[Oriental Encounters by Marmaduke Pickthall]@TWC D-Link bookOriental Encounters CHAPTER IX 4/11
'Could man do more ?' 'What are those other ways? Instruct us, O beloved!' I put in, to save Rashid from feeling lonely under blame for ignorance. 'No truly great one ever argues with a crowd.
He chooses out one man, and speaks to him, him only,' said Suleyman; and he was going to tell us more, but just then something in the wadi down below the village caught his eye, and he sat up, forgetting our dilemma. 'A marvel!' he exclaimed after a moment spent in gazing.
'Never, I suppose, since first this village was created, have two Franks approached it in a single day before.

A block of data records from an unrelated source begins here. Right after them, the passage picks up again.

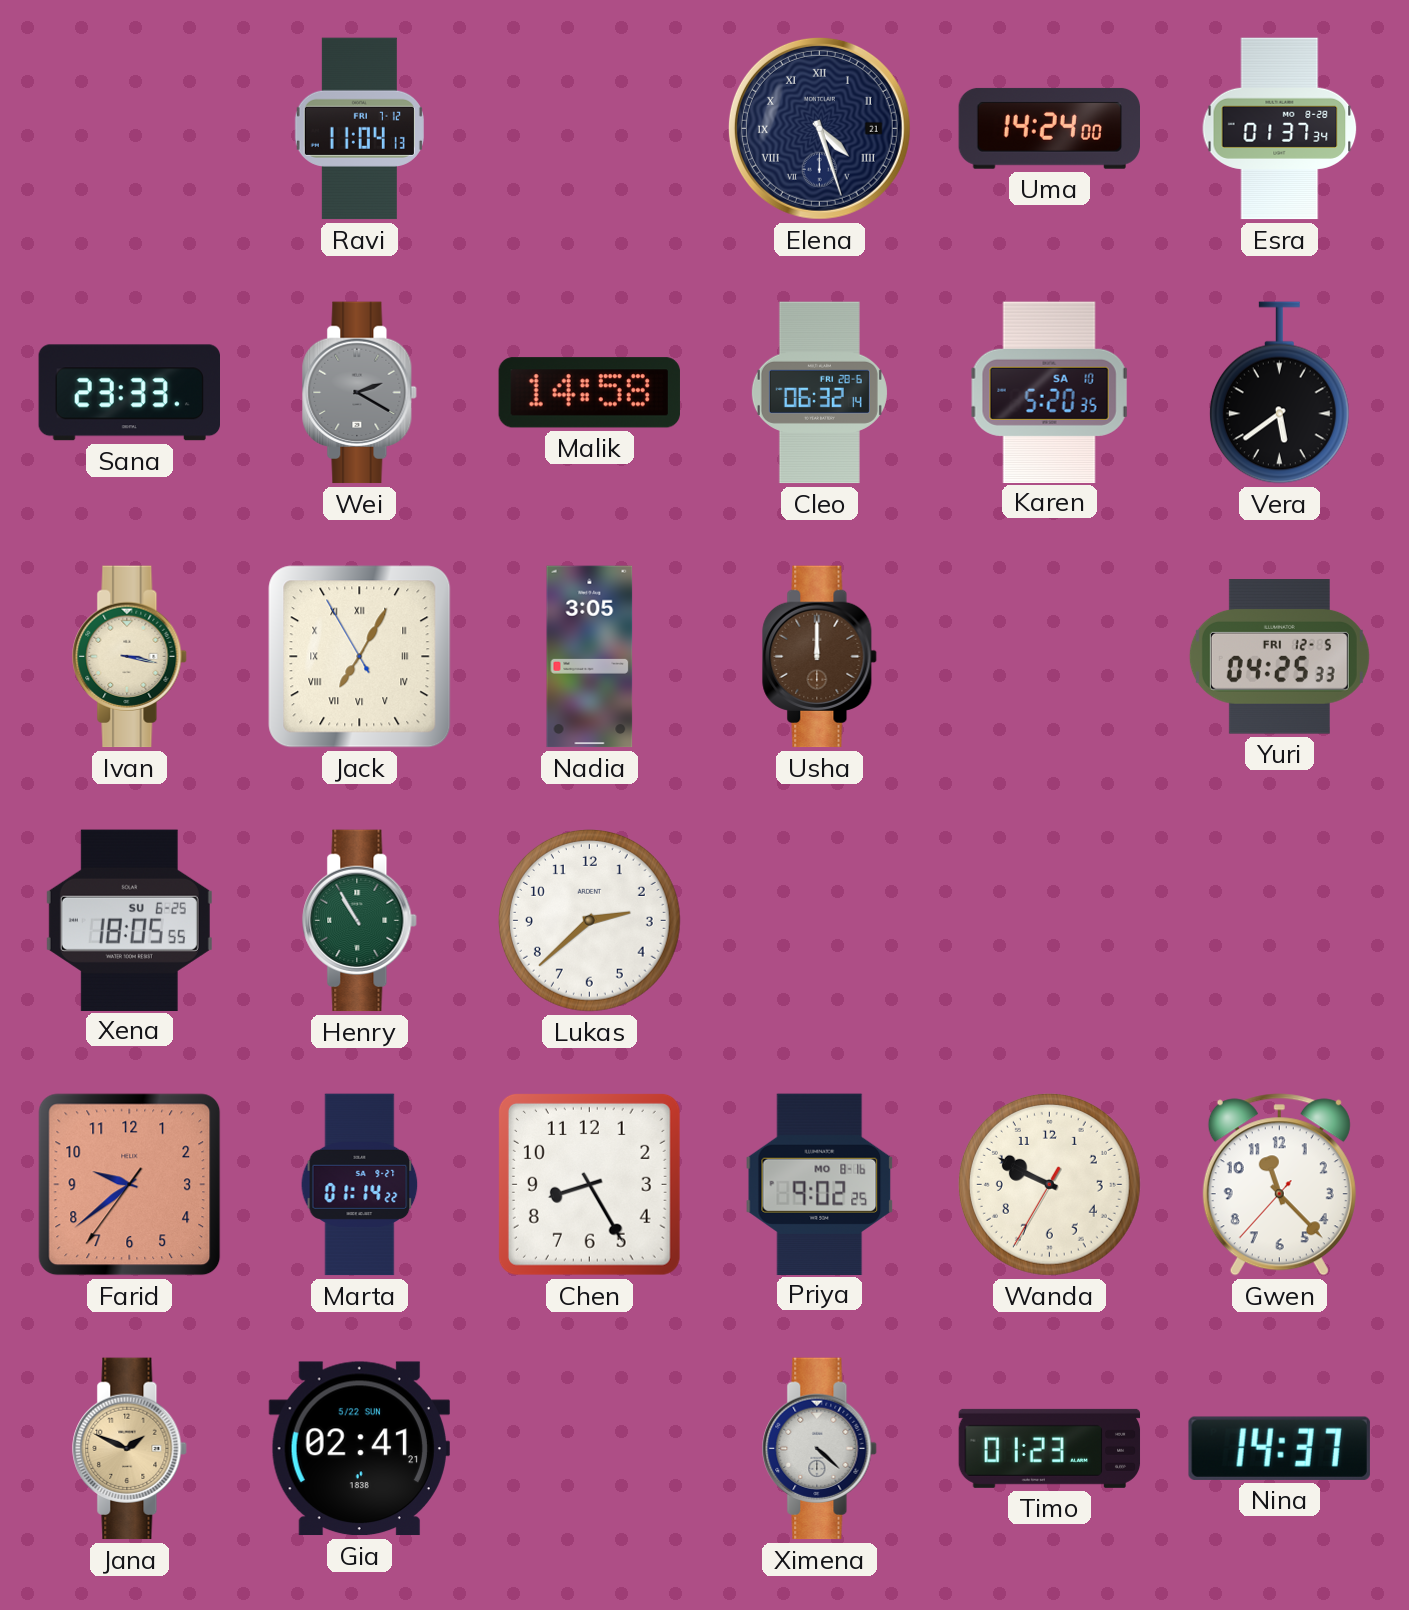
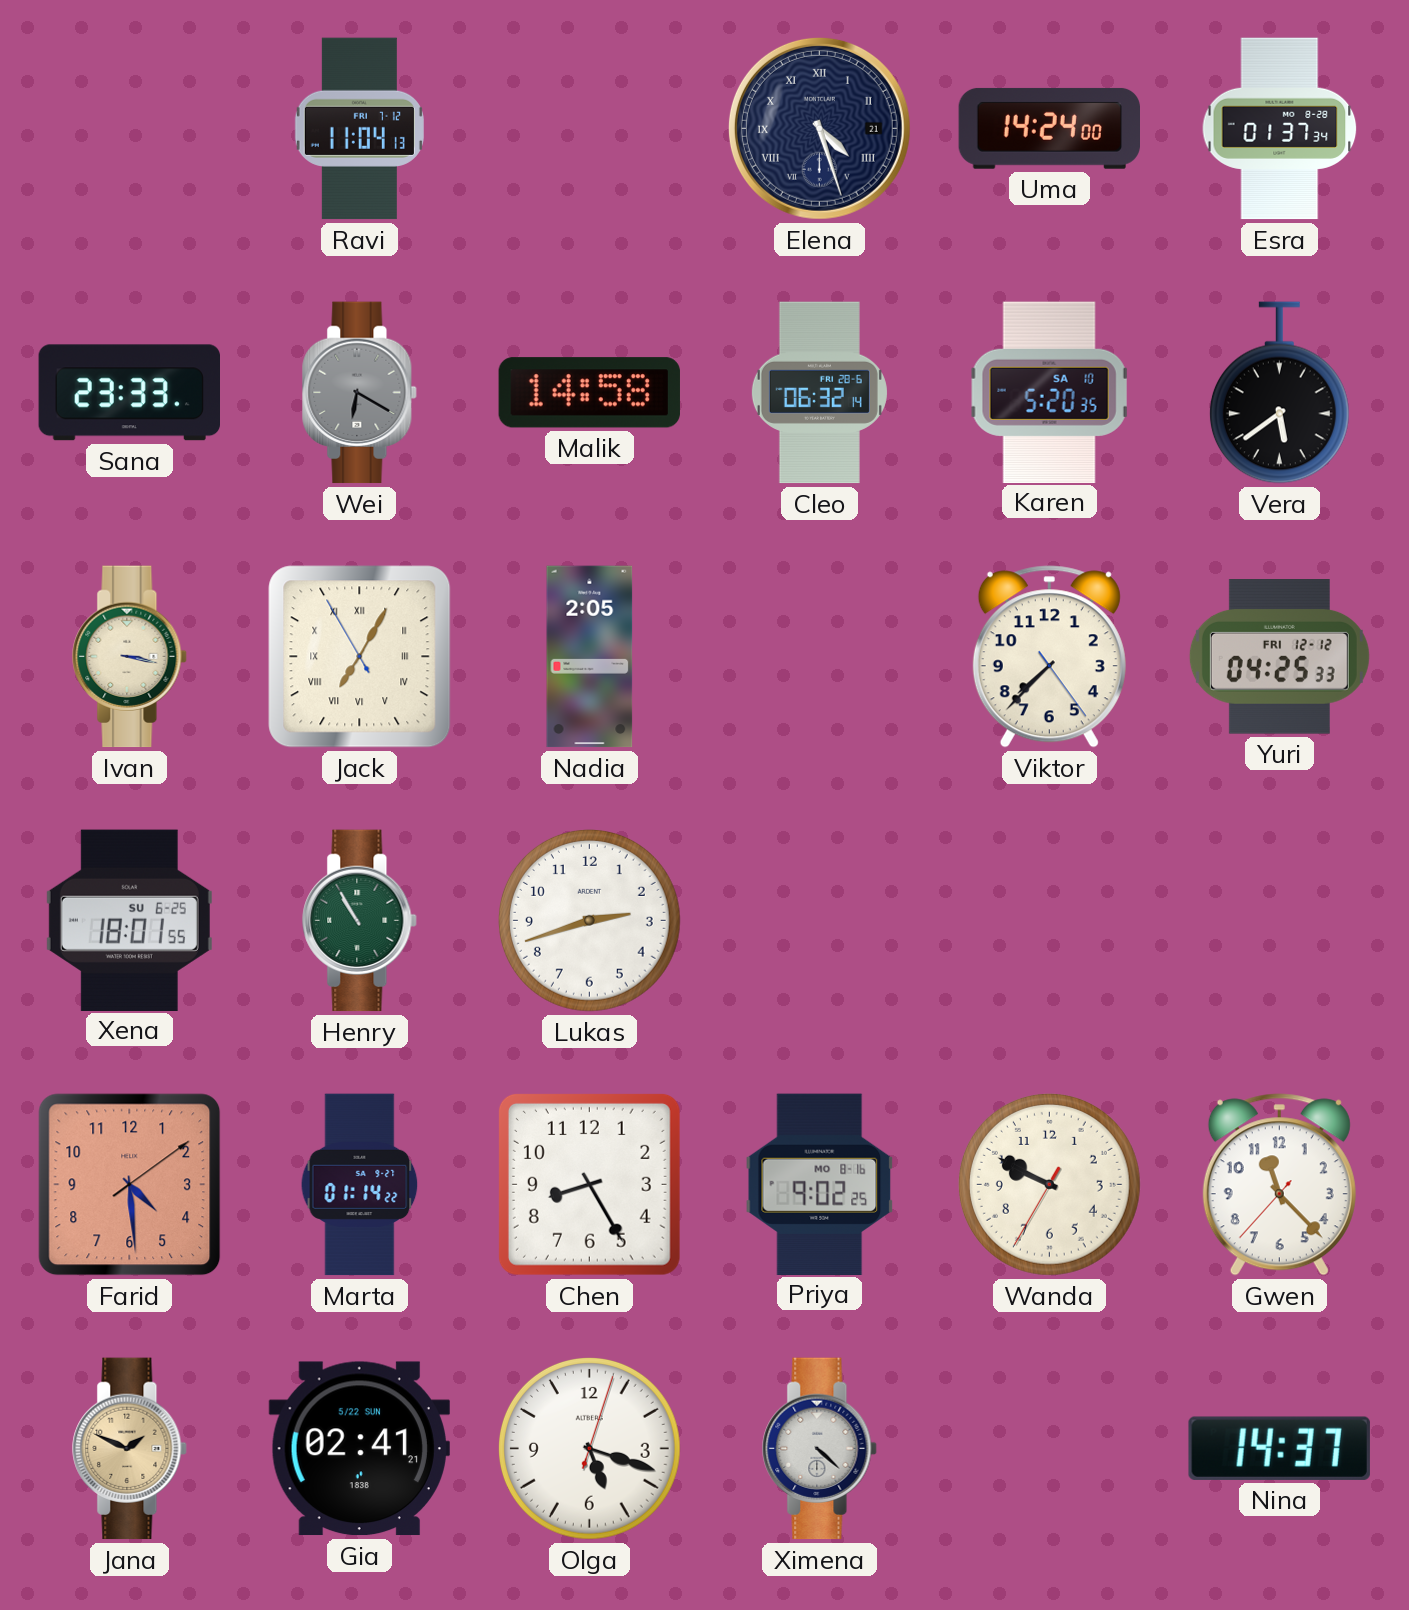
Wei: 2:20 -> 6:20
Nadia: 3:05 -> 2:05
Usha: 12:00 -> none
Viktor: none -> 7:37
Yuri date: FRI 12-5 -> FRI 12-12
Xena: 18:05 -> 18:01
Lukas: 2:38 -> 2:42
Farid: 9:38 -> 4:29
Olga: none -> 5:18
Timo: 01:23 -> none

Thou art as one of us in outward seeming,' he remarked to me; 'but yonder comes a perfect Frank with two attendants.' We looked in the direction which his finger pointed, and beheld a man on horseback clad in white from head to foot, with a pith helmet and a puggaree, followed by two native servants leading sumpter-mules. 'Our horses are in need of water,' growled Rashid, uninterested in the sight.
'It is a sin for those low people to refuse it to us.' 'Let us first wait and see how this newcomer fares, what method he adopts,' replied Suleyman, reclining once more at his ease. The Frank and his attendants reached the outskirts of the village, and headed naturally for the spring.